▸ **Task item**
Give back the lines below verbatim, omitting all pictures.

▸ **Dataset excerpt**
· · · · ·

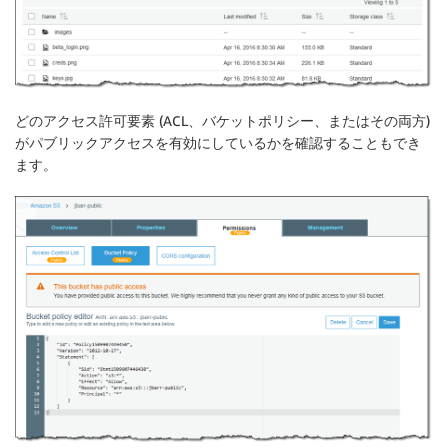
どのアクセス許可要素 (ACL、バケットポリシー、またはその両方)
がパブリックアクセスを有効にしているかを確認することもでき
ます。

· · · · ·

▸ **Your response**
どのアクセス許可要素 (ACL、バケットポリシー、またはその両方)
がパブリックアクセスを有効にしているかを確認することもでき
ます。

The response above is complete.